* [Activity] Word for word, repeat the lines of the records from the one containing "Pembelajaran: Dari Dokumen" through the last line, both included.

* [Source records]
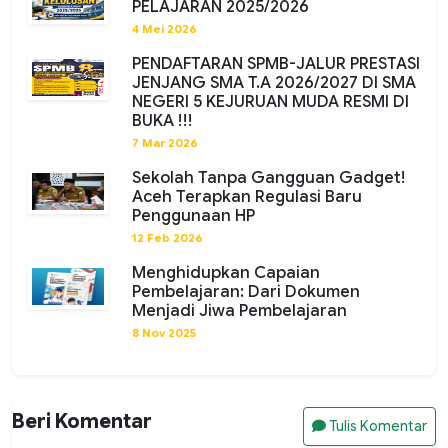
PELAJARAN 2025/2026
4 Mei 2026
PENDAFTARAN SPMB-JALUR PRESTASI
JENJANG SMA T.A 2026/2027 DI SMA
NEGERI 5 KEJURUAN MUDA RESMI DI
BUKA !!!
7 Mar 2026
Sekolah Tanpa Gangguan Gadget!
Aceh Terapkan Regulasi Baru
Penggunaan HP
12 Feb 2026
Menghidupkan Capaian
Pembelajaran: Dari Dokumen
Menjadi Jiwa Pembelajaran
8 Nov 2025
Beri Komentar
Tulis Komentar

* [Solution to this task]
Pembelajaran: Dari Dokumen
Menjadi Jiwa Pembelajaran
8 Nov 2025
Beri Komentar
Tulis Komentar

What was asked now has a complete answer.